• [Your assignment]:
The reply must repeat the listing below exactly and carry none of its pictures.

• [Input]:
------------
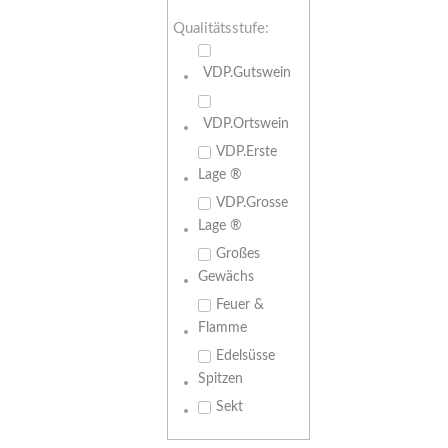
Qualitätsstufe:
VDP.Gutswein
VDP.Ortswein
VDP.Erste
Lage ®
VDP.Grosse
Lage ®
Großes
Gewächs
Feuer &
Flamme
Edelsüsse
Spitzen
Sekt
------------
• [Answer section]:
Qualitätsstufe:
VDP.Gutswein
VDP.Ortswein
VDP.Erste
Lage ®
VDP.Grosse
Lage ®
Großes
Gewächs
Feuer &
Flamme
Edelsüsse
Spitzen
Sekt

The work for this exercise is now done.